Now compare that with the “helping winners and saving losers” of Brazil’s industrial policies and finance. Under such circumstances, the temptation to use surpluses to accumulate wealth in ways to maximize frontiers of interaction with the public sector prevails against spending them with technology and productivity mastering. Brazil’s long-standing high levels of trade protection and closure also favored such an option (Canuto, Fleischhaker, and Schellekens, 2015a).

Third, Brazil has remained an upper-middle income country for long because of the co-existence of islands of high-income activities and a remaining large pool of low-productivity, low-education occupancy of the population. That constitutes a still-untapped source for increases in total factor productivity via occupational change.

Fourth, as we approach in the following item, South Korea’s local accumulation of intangible assets benefited from technology spillovers of globalization through trade, whereas the global fragmentation of production processes along cross-border value chains has largely bypassed Brazil (Canuto, Fleischhaker, and Schellekens, 2015b). Nevertheless, South Korea’s local attributes to escalate the ladder of innovation capabilities were highly relevant to explain its appropriation of globalization’s technological spillovers. Different business environments have also made a difference between Brazil and South Korea.

  1. Trade, technology, and globalization: a tale of two countries

2.1 Global Value Chains were part of a revolution in global trade

In recent decades, international trade went through a revolution, with the wide extension of the organization of production in the form of cross-border value chains. This extension was a result of the reduction of tariff and non-tariff barriers, the incorporation of large swaths of workers in the global market economy in Asia and Central Europe, and technological innovations that allowed modularization and geographic distribution of production stages in a growing universe of activities. International trade grew faster than world GDP and, within the former, the sales of intermediate products rose faster than the sale of final goods (Neves, 2020).

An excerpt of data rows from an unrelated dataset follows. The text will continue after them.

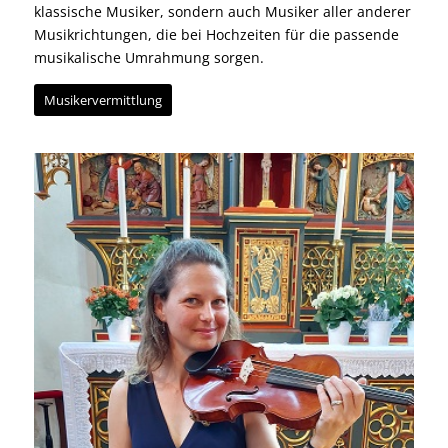
klassische Musiker, sondern auch Musiker aller anderer
Musikrichtungen, die bei Hochzeiten für die passende
musikalische Umrahmung sorgen.
Musikervermittlung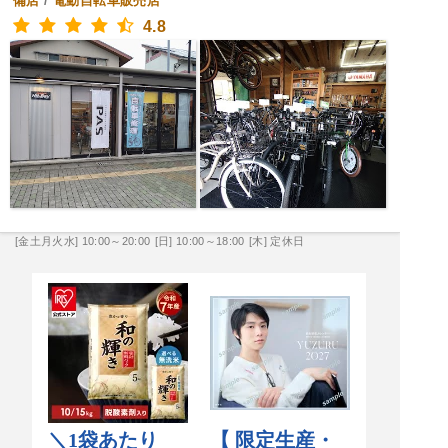
備店
/
電動自転車販売店
4.8
[金土月火水] 10:00～20:00
[日] 10:00～18:00
[木] 定休日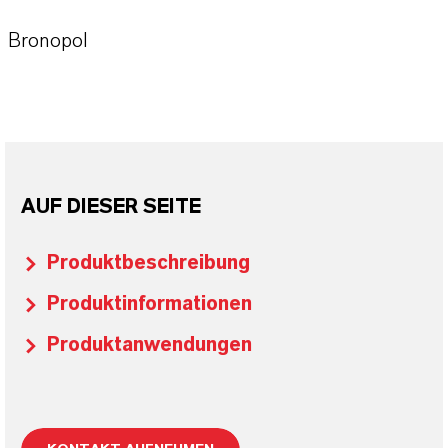
Bronopol
AUF DIESER SEITE
Produktbeschreibung
Produktinformationen
Produktanwendungen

The geography of industrial production changed dramatically, with unskilled labor-intensive sectors moving out of advanced economies rapidly. Although the “hollowing out” of such jobs in advanced economies may have been, to a greater or lesser extent, determined by biases in trends of technological progress, the transfer of unskilled labor-intensive segments of supply chains has been part of the explanation. On the other side of such transfers, low-income countries have experienced rapid economic growth processes stemming from the structural transformation that resulted from the large-scale migration of workers from subsistence to modern tradable activities.

Sharp changes in relative prices in the global economy accompanied this process. While labor prices fell – as well as prices of manufactured products, according to their labor intensiveness – prices rose for natural resource-intensive goods, following an increase in demand coming from economically-growing low-income areas. Even though the super-cycle of commodity prices has ended, in real terms they have remained higher than in the 1980-90s.

The logic of value chains was also extended to other sectors beyond manufacturing. Producers opted for less self-sufficient, in-house capacities, choosing to sub-contract activities that are not essential to their business. This is also one reason for the expansion of services in GDP accounting in recent decades. Commodity chains have increasingly relied on sophisticated services both upstream and downstream. The content of services embedded in industrial products has also increased. Additionally, technological innovations have increased the marketability of various services, as expressed in the growth of international trade in services.

The opportunities and challenges of the international industrial division of labor were reconfigured in this new world of cross-border value chains. For low-income economies, one can say that it has become relatively easier – especially for small countries – to increase their local industrial production, since joining the market through labor-intensive segments of existing chains allows them to circumvent the limits of (a lack of) scale and sophistication in local markets. Nevertheless, such entry is volatile and can easily be undone and relocated soon after any adverse signal comes out. This process of entry – with easy exit – corresponds to a window of opportunity for local accumulation of skills and a leap forward.

For high- and middle-income economies, in turn, it has become increasingly difficult to maintain competitiveness in those segments. It should also be noted though that some technological trajectories currently in early stage – such as 3D printing – may require the substitution of qualified for unqualified labor in a wide range of segments of existing chains, partly reversing the spatial dynamics described above (Canuto, 2017).

Middle-income economies are also facing a new landscape in other aspects. On the one hand, technological spillovers, productivity increases, and wider market access are now facilitated via entry at points that require intermediate sophistication levels within existing value chains. On the other, the consolidation of existing value chains raises the stakes in terms of the competition for core positions. For consolidated and mature branches, creating new chains and challenging established ones is the only alternative.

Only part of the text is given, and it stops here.